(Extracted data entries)
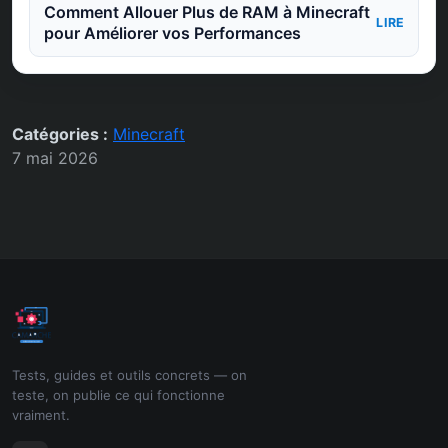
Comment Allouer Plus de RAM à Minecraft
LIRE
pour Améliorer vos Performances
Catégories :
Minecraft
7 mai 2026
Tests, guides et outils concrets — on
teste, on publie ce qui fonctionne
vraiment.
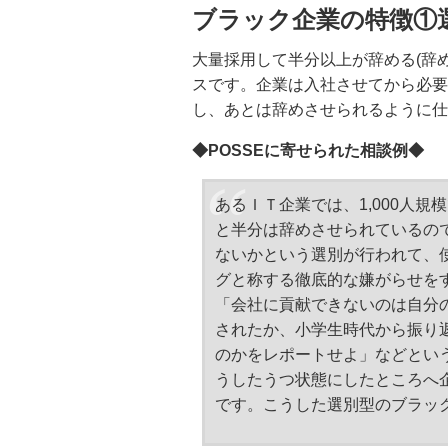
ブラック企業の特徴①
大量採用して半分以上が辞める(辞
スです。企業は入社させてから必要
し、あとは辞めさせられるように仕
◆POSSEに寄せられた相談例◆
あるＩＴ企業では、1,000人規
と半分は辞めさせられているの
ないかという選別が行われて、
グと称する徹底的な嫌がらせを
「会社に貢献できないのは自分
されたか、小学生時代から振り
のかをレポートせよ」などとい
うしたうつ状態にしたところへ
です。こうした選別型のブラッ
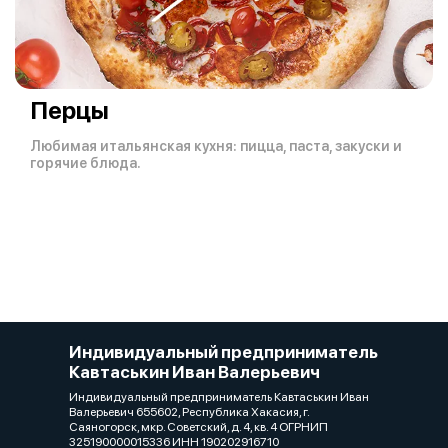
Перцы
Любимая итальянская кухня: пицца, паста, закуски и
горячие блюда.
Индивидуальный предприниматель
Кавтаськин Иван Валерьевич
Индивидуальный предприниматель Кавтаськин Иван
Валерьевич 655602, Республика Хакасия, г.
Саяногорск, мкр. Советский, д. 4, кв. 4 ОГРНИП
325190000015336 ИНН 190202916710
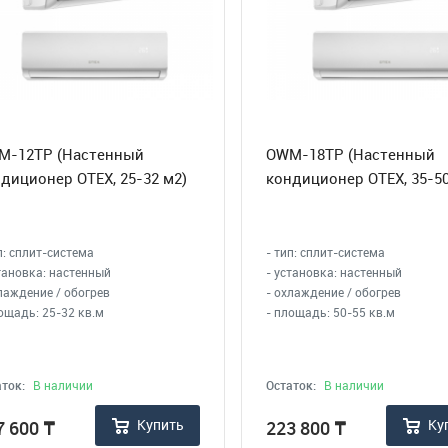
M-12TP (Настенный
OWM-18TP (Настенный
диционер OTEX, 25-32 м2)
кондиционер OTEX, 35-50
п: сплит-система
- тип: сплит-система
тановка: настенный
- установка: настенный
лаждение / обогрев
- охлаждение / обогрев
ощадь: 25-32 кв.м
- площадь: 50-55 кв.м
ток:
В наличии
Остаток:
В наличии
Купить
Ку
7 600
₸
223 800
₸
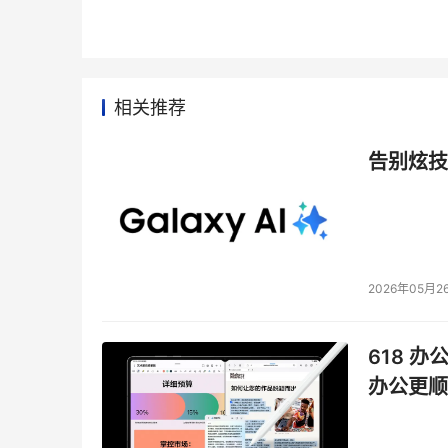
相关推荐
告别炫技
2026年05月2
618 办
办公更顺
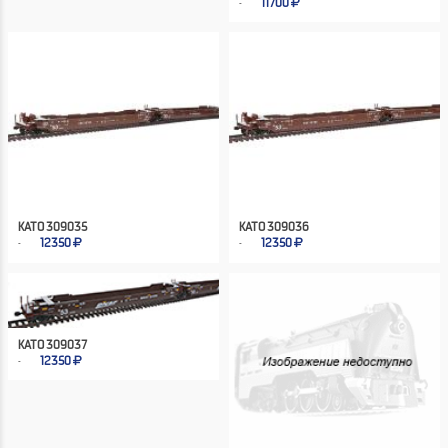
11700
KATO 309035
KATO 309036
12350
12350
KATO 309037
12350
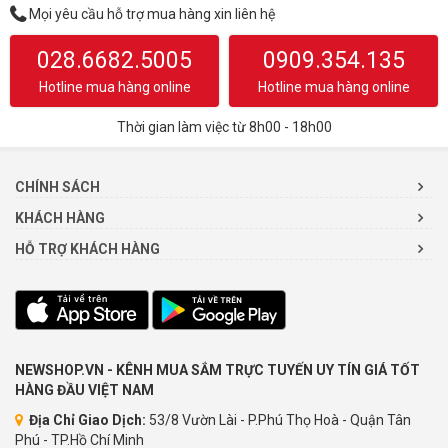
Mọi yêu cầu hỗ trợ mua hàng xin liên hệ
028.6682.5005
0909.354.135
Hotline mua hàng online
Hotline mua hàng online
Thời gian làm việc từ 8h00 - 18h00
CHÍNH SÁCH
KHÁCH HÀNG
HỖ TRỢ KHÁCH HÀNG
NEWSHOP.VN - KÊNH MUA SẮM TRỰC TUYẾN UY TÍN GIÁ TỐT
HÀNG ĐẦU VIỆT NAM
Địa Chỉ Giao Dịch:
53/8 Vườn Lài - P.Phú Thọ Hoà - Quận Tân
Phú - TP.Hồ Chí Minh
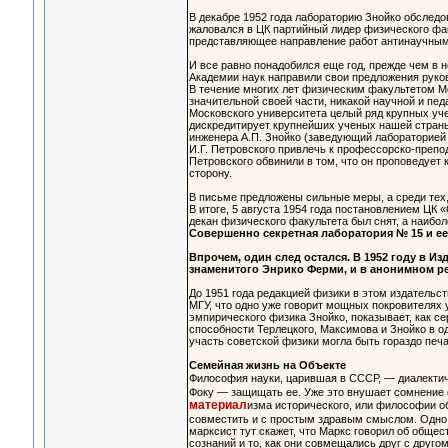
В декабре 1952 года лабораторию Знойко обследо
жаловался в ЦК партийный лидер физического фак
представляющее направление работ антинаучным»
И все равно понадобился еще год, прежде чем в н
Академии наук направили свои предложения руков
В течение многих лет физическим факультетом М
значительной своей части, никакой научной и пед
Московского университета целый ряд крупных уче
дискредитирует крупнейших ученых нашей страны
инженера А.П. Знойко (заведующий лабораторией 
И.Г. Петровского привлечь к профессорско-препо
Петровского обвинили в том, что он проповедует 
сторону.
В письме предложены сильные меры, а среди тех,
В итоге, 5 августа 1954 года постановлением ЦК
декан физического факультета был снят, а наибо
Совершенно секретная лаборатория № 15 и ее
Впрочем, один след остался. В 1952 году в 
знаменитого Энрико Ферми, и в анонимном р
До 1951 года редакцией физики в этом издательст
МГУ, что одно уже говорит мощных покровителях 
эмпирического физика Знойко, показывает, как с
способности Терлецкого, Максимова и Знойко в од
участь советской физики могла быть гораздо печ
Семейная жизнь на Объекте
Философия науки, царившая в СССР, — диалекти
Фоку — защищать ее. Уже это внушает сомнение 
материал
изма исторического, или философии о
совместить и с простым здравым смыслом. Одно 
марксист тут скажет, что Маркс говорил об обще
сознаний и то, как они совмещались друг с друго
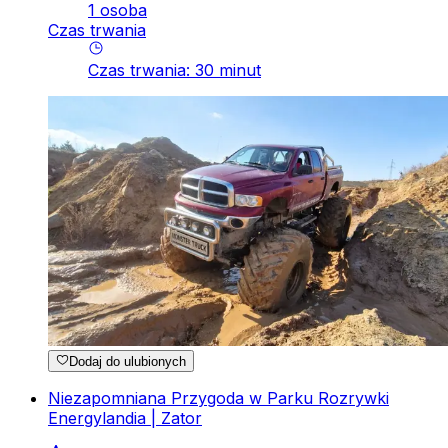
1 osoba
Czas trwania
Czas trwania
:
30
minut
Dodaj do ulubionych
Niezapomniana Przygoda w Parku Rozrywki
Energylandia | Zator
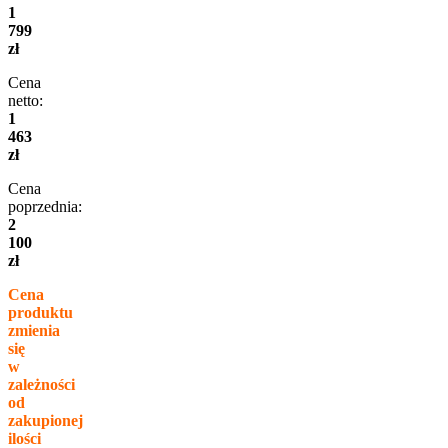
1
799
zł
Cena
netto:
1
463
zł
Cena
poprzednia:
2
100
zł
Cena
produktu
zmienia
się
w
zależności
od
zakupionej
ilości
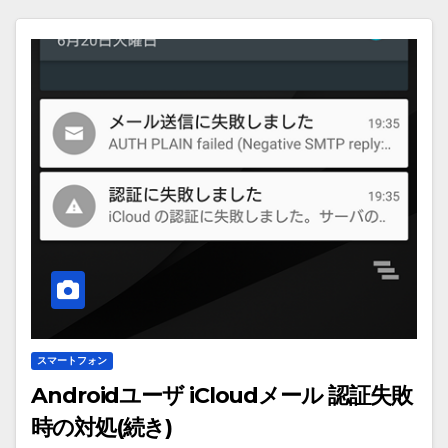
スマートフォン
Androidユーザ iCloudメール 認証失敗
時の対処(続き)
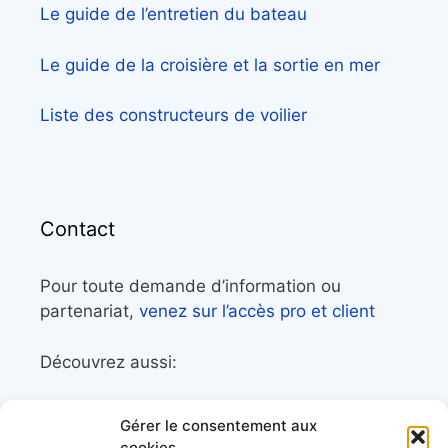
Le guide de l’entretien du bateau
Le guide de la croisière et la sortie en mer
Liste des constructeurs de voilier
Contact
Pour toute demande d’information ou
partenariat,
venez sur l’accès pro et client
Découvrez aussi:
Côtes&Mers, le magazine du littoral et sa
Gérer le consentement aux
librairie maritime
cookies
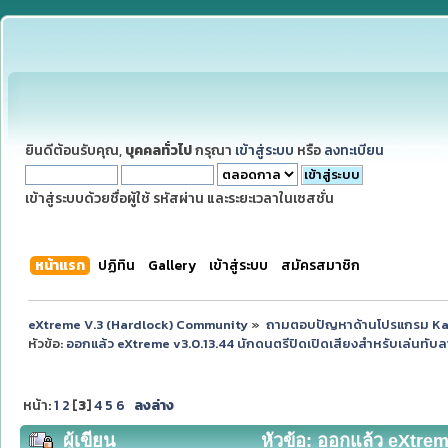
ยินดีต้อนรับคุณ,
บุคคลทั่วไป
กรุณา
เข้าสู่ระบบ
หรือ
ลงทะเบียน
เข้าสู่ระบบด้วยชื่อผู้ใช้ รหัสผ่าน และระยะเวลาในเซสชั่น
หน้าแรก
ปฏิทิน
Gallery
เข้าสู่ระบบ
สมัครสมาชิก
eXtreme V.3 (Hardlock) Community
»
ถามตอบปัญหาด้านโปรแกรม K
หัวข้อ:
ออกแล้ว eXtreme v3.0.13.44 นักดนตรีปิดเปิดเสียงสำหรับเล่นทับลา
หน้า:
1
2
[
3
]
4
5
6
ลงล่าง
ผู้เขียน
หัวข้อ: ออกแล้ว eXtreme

Requirement. Copy each line of the records that contains the word "Иван".

Output for this task.
Кавтаськин Иван Валерьевич
Индивидуальный предприниматель Кавтаськин Иван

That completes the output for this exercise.